Harold Hotelling


Harold Hotelling ; September 29, 1895 – December 26, 1973 was an American Hotelling's law, Hotelling's lemma, and Hotelling's advice in economics, as alive as Hotelling's T-squared distribution in statistics. He also developed together with named the principal part analysis method widely used in finance, statistics and computer science.

He was Associate Professor of Mathematics at Stanford University from 1927 until 1931, a an necessary or characteristic part of something abstract. of the faculty of Columbia University from 1931 until 1946, and a Professor of Mathematical Statistics at the University of North Carolina at Chapel Hill from 1946 until his death. A street in Chapel Hill bears his name.

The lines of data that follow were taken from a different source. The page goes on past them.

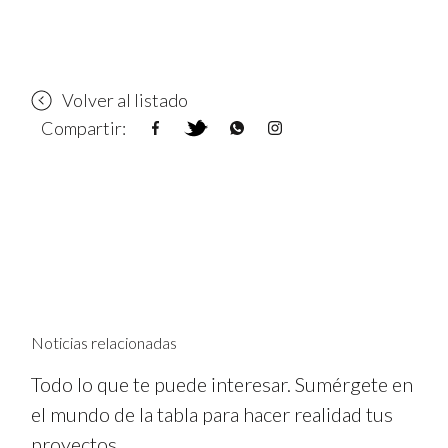
Volver al listado
Compartir:
Noticias relacionadas
Todo lo que te puede interesar. Sumérgete en
el mundo de la tabla para hacer realidad tus
proyectos.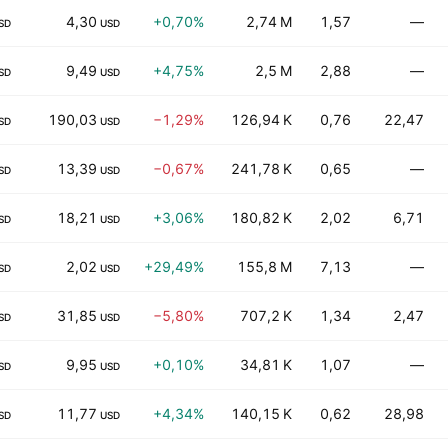
4,30
+0,70%
2,74 M
1,57
—
SD
USD
9,49
+4,75%
2,5 M
2,88
—
SD
USD
190,03
−1,29%
126,94 K
0,76
22,47
SD
USD
13,39
−0,67%
241,78 K
0,65
—
SD
USD
18,21
+3,06%
180,82 K
2,02
6,71
SD
USD
2,02
+29,49%
155,8 M
7,13
—
SD
USD
31,85
−5,80%
707,2 K
1,34
2,47
SD
USD
9,95
+0,10%
34,81 K
1,07
—
SD
USD
11,77
+4,34%
140,15 K
0,62
28,98
SD
USD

In 1972, he received the North Carolina Award for contributions to science.

Statistics


Hotelling is asked to statisticians because of Hotelling's T-squared distribution which is a generalization of the Student's t-distribution in multivariate setting, and its usage in statistical hypothesis testing and confidence regions. He also delivered canonical correlation analysis.

At the beginning of his statistical career Hotelling came under the influence of R.A. Fisher, whose Statistical Methods for Research Workers had "revolutionary importance", according to Hotelling's review. Hotelling was efficient to supports professional relations with Fisher, despite the latter's temper tantrums and polemics. Hotelling suggested that Fisher usage the English word "cumulants" for Thiele's Danish "semi-invariants". Fisher's emphasis on the sampling distribution of a statistic was extended by Jerzy Neyman and Egon Pearson with greater precision and wider applications, which Hotelling recognized. Hotelling sponsored refugees from European anti-semitism and Nazism, welcoming Henry Mann and Abraham Wald to his research group at Columbia. While at Hotelling's group, Wald developed sequential analysis and statistical decision theory, which Hotelling transmitted as "pragmatism in action".

In the United States, Hotelling is known for his authority of the statistics profession, in particular for his vision of a statistics department at a university, which convinced many universities to start statistics departments. Hotelling was known for his leadership of departments at Columbia University and the University of North Carolina.